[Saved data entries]
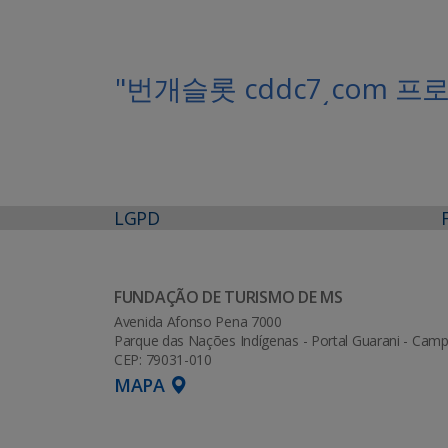
"번개슬롯 cddc7͵co
LGPD
FUNDAÇÃO DE TURISMO DE MS
Avenida Afonso Pena 7000
Parque das Nações Indígenas - Portal Guarani - Ca
CEP: 79031-010
MAPA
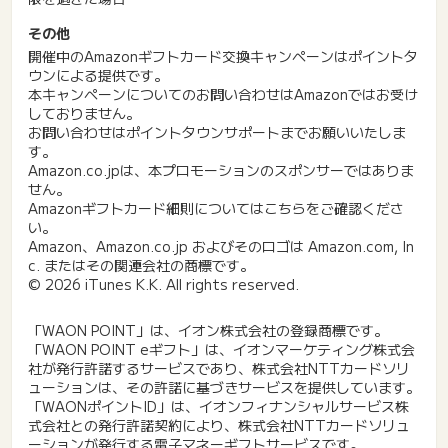
その他
開催中のAmazonギフトカード交換キャンペーンはポイントタ
ウンによる提供です。
本キャンペーンについてのお問い合わせはAmazonではお受け
しておりません。
お問い合わせはポイントタウンサポートまでお願いいたしま
す。
Amazon.co.jpは、本プロモーションのスポンサーではありま
せん。
Amazonギフトカード細則についてはこちらをご確認くださ
い。
Amazon、Amazon.co.jp およびそのロゴは Amazon.com, In
c. またはその関連会社の商標です。
© 2026 iTunes K.K. All rights reserved.
「WAON POINT」は、イオン株式会社の登録商標です。
「WAON POINT eギフト」は、イオンマーケティング株式会
社が発行許諾するサービスであり、株式会社NTTカードソリ
ューションは、その許諾に基づきサービスを提供しています。
「WAONポイントID」は、イオンフィナンシャルサービス株
式会社との発行許諾契約により、株式会社NTTカードソリュ
ーションが発行する電子マネーギフトサービスです。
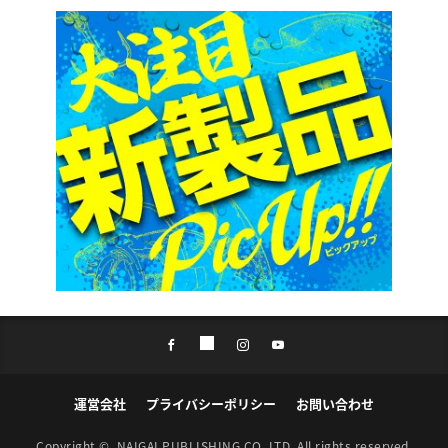
運営会社
プライバシーポリシー
お問い合わせ
Copyright ©
NAIGAI PUBLISHING CO.,LTD.
All rights reserved.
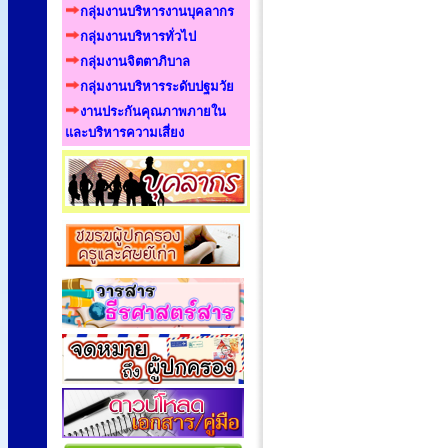
กลุ่มงานบริหารงานบุคลากร
กลุ่มงานบริหารทั่วไป
กลุ่มงานจิตตาภิบาล
กลุ่มงานบริหารระดับปฐมวัย
งานประกันคุณภาพภายใน
และบริหารความเสี่ยง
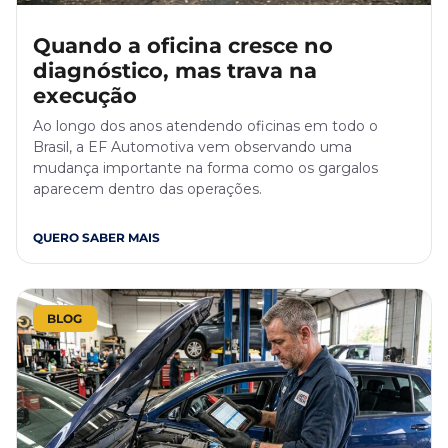
Quando a oficina cresce no
diagnóstico, mas trava na
execução
Ao longo dos anos atendendo oficinas em todo o
Brasil, a EF Automotiva vem observando uma
mudança importante na forma como os gargalos
aparecem dentro das operações.
QUERO SABER MAIS
BLOG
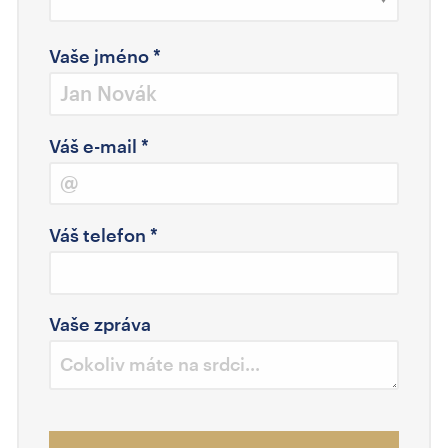
Vaše jméno
*
Váš e-mail
*
Váš telefon
*
Vaše zpráva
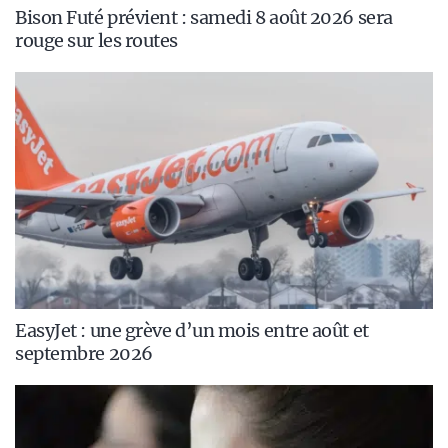
Bison Futé prévient : samedi 8 août 2026 sera
rouge sur les routes
EasyJet : une grève d’un mois entre août et
septembre 2026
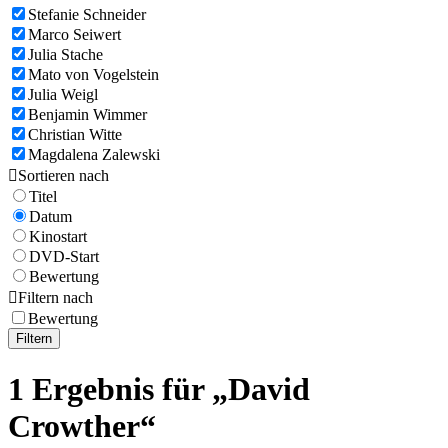
Stefanie Schneider
Marco Seiwert
Julia Stache
Mato von Vogelstein
Julia Weigl
Benjamin Wimmer
Christian Witte
Magdalena Zalewski

Sortieren nach
Titel
Datum
Kinostart
DVD-Start
Bewertung

Filtern nach
Bewertung
Filtern
1 Ergebnis für „David
Crowther“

# PROBLEM REQUIREMENTS
Above are some records; copy each line there that contains "reserved".

# RESULT FOR THIS TASK
© 2026 iTunes K.K. All rights reserved.
All rights reserved.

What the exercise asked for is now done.